(Lc 10,38-42): En aquel tiempo, Jesús entró en un pueblo; y una mujer, llamada Marta, le recibió en su casa. Tenía ella una hermana llamada María, que, sentada a los pies del Señor, escuchaba su Palabra, mientras Marta estaba atareada en muchos quehaceres. Acercándose, pues, dijo: «Señor, ¿no te importa que mi hermana me deje sola en el trabajo? Dile, pues, que me ayude». Le respondió el Señor: «Marta, Marta, te preocupas y te agitas por muchas cosas; y hay necesidad de pocas, o mejor, de una sola. María ha elegido la mejor parte, que no le será quitada».
Casi siempre hemos interpretado este texto como si fueran dos posturas antagónicas. O hacemos lo que Marta o lo de María. O actuamos u oramos. Sin embargo, son dos facetas complementarias en la vida del creyente. Ni la una sin la otra. Cada cual tiene su momento. Y una no tiene sentido sin la otra.

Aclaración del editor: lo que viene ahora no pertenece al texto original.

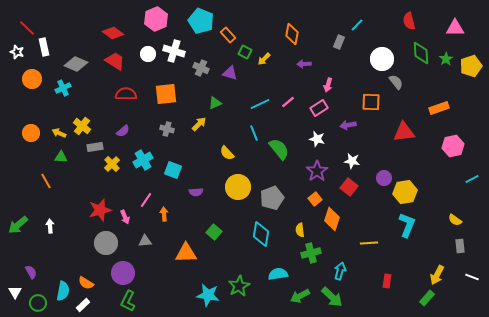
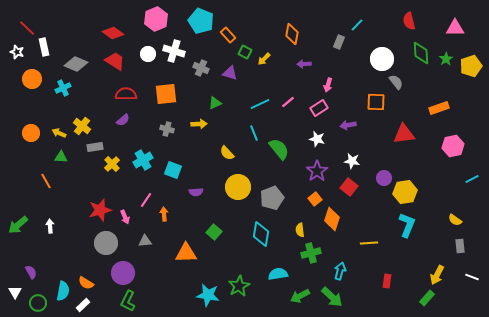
orange square at (371, 102): moved 5 px right
yellow arrow at (199, 124): rotated 42 degrees clockwise
purple semicircle at (123, 131): moved 11 px up
red triangle at (404, 132): moved 2 px down
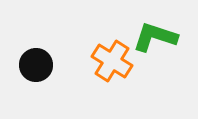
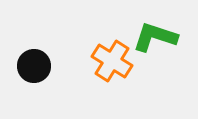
black circle: moved 2 px left, 1 px down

Ambas lo reciben en su casa, donde acostumbraba a descansar. Es un lenguaje simbólico donde se nos habla de silencio, de escucha, de contemplación, y por parte de ambas. Marta, porque le amaba igual que María y para que estuviera cómodo y se sintiera como en casa, se preocupaba para que no le faltara nada. Ambas le amaban, y ambas estaban con El.
Algo tiene que haber de Marta hoy en nosotros, porque el Reino necesita obreros. Somos sus manos abiertas a los demás, sus pies caminando al lado del otro y su corazón perdonando y amando. Algo tiene que haber en nosotros de María, atentos siempre a escuchar su mensaje, confiando plenamente en El y dejando en su corazón nuestros miedos, nuestros problemas, nuestras desilusiones. Todos somos Marta y María.